WHAT THE TASK ASKS = Below are some records. Retype exactly the lines from the one containing "あるんですね。その技術もワイエイシイが開発したんです" through the one containing "節や割れなどの欠点をあらかじめ除くため、品質", both included, skipping every picture.

PROVIDED DATA =
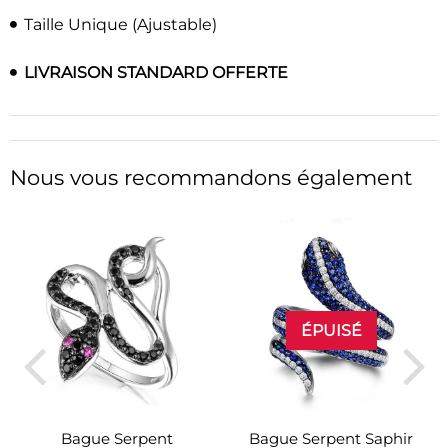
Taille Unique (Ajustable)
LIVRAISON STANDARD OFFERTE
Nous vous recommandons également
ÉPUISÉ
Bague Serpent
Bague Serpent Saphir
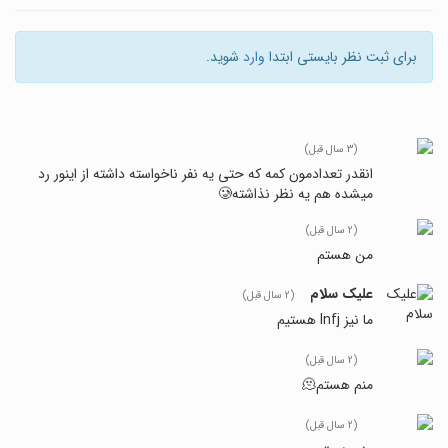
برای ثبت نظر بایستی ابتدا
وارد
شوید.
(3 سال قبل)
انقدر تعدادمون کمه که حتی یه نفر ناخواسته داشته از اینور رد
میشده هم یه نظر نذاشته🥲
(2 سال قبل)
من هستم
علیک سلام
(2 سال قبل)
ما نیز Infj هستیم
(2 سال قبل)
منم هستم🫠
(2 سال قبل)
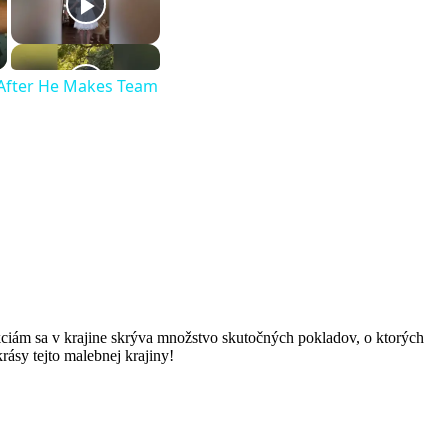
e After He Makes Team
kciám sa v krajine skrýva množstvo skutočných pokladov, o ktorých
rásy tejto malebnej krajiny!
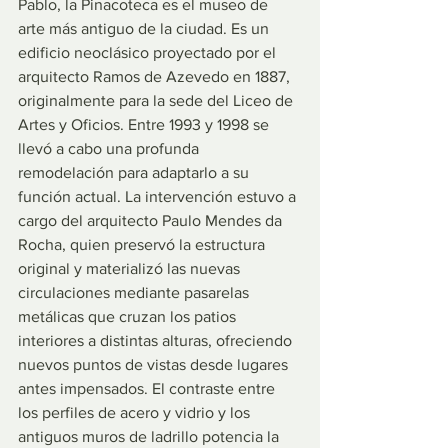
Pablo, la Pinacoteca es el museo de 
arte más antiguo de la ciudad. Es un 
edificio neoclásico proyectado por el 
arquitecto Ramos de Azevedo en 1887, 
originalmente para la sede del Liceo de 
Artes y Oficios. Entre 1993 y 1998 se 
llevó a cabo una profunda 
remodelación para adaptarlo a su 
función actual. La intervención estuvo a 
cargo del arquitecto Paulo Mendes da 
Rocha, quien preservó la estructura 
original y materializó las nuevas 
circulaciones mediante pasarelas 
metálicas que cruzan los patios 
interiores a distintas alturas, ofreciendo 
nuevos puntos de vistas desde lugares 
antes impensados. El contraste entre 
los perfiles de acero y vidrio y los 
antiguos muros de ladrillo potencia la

* * *

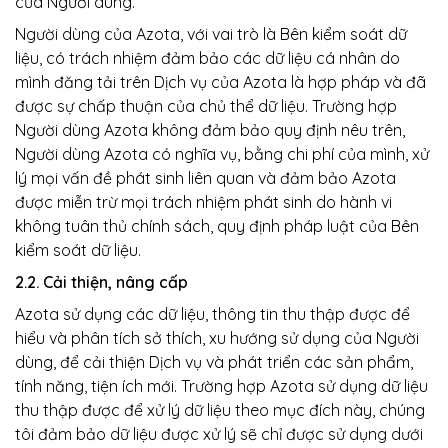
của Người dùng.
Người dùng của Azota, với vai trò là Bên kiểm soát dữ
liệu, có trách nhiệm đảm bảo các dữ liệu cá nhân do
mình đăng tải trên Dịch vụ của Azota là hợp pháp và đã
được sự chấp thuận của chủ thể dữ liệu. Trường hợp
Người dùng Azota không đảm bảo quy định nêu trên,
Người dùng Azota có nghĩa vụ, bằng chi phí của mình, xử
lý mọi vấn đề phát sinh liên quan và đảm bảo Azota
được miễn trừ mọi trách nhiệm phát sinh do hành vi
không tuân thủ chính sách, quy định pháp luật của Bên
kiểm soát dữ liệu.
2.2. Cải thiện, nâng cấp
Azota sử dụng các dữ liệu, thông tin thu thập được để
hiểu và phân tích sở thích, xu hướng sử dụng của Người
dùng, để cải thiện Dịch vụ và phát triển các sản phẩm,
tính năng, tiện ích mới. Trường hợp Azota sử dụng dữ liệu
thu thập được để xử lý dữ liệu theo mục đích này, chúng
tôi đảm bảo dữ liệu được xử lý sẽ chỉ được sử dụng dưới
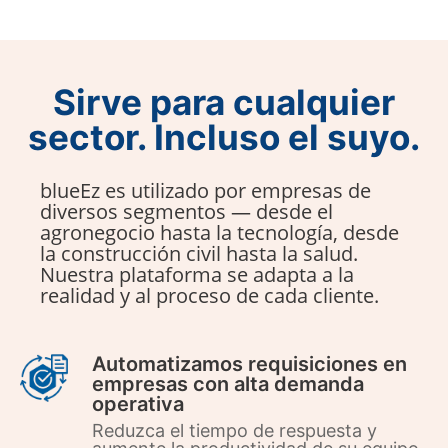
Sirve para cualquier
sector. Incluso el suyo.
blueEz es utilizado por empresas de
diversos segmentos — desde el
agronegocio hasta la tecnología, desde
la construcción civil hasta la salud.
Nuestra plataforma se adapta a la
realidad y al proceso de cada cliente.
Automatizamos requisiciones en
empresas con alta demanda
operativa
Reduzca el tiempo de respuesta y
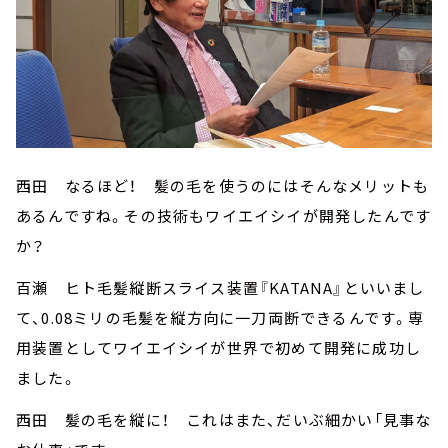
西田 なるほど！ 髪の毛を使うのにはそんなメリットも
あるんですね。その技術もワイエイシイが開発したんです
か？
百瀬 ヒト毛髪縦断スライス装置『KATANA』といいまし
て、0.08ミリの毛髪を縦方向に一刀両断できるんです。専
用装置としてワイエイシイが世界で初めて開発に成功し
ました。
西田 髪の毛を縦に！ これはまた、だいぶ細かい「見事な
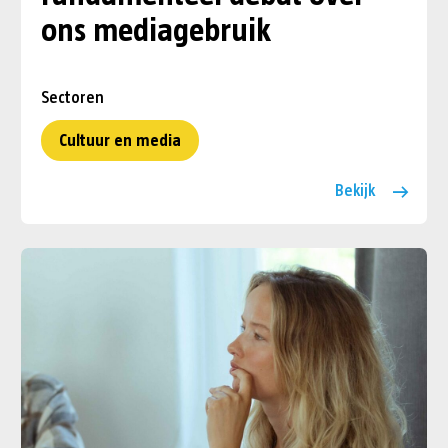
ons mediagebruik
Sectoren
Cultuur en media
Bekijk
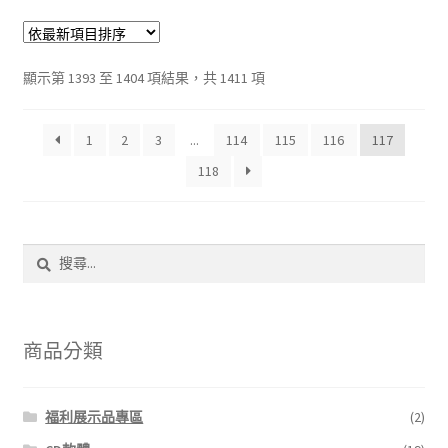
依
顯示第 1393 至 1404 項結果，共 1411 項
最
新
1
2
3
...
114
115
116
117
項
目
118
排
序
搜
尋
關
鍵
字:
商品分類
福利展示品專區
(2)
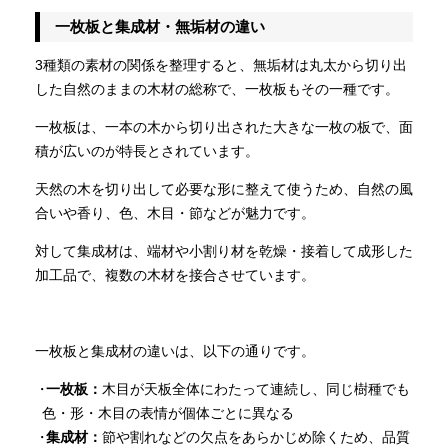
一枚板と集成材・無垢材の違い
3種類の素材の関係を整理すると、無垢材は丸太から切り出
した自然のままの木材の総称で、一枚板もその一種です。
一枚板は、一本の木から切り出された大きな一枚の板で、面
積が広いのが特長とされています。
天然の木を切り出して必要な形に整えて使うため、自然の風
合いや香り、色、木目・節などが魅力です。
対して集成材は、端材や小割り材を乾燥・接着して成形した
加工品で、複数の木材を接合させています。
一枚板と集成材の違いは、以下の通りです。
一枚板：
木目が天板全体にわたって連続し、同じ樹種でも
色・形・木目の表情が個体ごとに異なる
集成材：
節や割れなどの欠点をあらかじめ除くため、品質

TASK ANSWER =
あるんですね。その技術もワイエイシイが開発したんです
か？
百瀬 ヒト毛髪縦断スライス装置『KATANA』といいまし
て、0.08ミリの毛髪を縦方向に一刀両断できるんです。専
用装置としてワイエイシイが世界で初めて開発に成功し
ました。
西田 髪の毛を縦に！ これはまた、だいぶ細かい「見事な
ons mediagebruik
Sectoren
Cultuur en media
Bekijk
依
顯示第 1393 至 1404 項結果，共 1411 項
最
新
1
2
3
...
114
115
116
117
項
目
118
排
序
搜
尋
關
鍵
字:
商品分類
福利展示品專區
(2)
一枚板と集成材・無垢材の違い
3種類の素材の関係を整理すると、無垢材は丸太から切り出
した自然のままの木材の総称で、一枚板もその一種です。
一枚板は、一本の木から切り出された大きな一枚の板で、面
積が広いのが特長とされています。
天然の木を切り出して必要な形に整えて使うため、自然の風
合いや香り、色、木目・節などが魅力です。
対して集成材は、端材や小割り材を乾燥・接着して成形した
加工品で、複数の木材を接合させています。
一枚板と集成材の違いは、以下の通りです。
一枚板：
木目が天板全体にわたって連続し、同じ樹種でも
色・形・木目の表情が個体ごとに異なる
集成材：
節や割れなどの欠点をあらかじめ除くため、品質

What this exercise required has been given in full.